Find and return every line of the data that contains the word "combines".

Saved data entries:
########

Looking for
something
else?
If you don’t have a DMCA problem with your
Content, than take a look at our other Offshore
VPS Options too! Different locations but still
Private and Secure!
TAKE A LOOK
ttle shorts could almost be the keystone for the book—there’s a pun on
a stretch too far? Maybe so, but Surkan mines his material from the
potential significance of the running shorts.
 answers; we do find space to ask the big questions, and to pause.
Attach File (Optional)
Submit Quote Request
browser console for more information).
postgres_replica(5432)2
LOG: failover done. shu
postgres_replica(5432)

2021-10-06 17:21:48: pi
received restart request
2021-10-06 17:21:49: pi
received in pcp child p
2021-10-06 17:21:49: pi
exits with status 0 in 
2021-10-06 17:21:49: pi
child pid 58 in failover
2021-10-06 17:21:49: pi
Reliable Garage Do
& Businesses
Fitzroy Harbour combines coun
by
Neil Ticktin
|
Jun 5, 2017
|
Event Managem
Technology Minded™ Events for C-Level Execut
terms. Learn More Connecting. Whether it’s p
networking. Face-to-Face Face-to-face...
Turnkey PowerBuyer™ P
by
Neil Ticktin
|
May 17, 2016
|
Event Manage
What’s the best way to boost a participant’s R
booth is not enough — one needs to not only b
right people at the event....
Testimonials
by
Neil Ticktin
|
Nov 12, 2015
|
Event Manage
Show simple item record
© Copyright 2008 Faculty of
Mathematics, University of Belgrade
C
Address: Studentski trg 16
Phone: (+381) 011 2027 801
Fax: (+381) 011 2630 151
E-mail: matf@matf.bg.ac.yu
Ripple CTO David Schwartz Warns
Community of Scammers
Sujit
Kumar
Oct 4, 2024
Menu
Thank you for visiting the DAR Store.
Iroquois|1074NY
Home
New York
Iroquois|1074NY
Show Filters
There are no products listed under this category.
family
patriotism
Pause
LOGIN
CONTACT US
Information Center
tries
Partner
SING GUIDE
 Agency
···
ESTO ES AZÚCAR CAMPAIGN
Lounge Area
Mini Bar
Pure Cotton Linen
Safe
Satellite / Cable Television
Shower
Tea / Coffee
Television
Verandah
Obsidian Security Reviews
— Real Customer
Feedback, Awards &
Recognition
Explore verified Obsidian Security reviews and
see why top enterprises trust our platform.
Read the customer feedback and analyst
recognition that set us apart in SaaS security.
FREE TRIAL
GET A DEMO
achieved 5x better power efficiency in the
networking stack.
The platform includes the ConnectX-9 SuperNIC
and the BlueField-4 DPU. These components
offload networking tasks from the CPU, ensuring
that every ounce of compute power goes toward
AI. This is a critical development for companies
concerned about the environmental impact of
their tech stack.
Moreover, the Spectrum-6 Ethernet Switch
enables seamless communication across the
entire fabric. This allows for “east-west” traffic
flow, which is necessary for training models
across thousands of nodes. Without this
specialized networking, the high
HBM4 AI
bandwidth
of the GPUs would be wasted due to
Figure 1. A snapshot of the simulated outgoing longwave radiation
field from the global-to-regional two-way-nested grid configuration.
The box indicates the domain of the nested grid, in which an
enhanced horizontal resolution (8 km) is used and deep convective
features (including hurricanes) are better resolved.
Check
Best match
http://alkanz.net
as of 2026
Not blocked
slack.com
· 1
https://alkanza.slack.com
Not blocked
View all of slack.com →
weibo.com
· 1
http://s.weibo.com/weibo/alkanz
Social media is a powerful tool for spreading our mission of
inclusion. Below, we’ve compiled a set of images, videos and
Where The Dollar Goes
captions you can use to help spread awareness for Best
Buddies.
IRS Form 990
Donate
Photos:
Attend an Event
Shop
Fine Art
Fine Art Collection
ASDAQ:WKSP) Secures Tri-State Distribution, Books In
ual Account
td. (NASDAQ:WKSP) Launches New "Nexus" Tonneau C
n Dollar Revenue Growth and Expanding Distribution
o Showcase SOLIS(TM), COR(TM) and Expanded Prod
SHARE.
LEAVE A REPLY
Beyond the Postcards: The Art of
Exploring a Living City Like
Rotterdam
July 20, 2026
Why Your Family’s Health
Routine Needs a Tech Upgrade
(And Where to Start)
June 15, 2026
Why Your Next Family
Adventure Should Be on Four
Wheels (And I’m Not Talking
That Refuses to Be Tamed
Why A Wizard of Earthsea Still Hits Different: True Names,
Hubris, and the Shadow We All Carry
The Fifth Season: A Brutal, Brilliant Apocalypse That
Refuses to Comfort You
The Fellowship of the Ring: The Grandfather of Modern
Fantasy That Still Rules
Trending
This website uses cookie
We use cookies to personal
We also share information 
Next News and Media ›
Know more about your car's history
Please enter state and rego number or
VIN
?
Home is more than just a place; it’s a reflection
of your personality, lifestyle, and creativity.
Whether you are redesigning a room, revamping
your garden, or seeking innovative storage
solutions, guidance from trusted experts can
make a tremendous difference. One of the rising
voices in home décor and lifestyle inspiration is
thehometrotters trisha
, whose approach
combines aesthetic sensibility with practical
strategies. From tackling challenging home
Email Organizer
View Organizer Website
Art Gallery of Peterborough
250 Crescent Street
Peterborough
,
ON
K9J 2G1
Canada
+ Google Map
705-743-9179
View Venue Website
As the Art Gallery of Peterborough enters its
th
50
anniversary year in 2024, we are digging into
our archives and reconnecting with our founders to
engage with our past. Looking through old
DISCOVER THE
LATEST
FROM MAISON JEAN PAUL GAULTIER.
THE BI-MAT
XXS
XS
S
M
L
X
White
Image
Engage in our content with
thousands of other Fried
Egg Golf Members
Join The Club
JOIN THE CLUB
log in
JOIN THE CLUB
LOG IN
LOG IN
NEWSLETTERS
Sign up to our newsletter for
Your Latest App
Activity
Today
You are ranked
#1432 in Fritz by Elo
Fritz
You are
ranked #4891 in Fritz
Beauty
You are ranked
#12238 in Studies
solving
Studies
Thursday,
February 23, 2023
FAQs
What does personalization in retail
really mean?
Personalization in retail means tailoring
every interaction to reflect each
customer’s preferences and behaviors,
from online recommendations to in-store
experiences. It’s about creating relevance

########

→ **Response for this exercise**
Fitzroy Harbour combines coun
combines aesthetic sensibility with practical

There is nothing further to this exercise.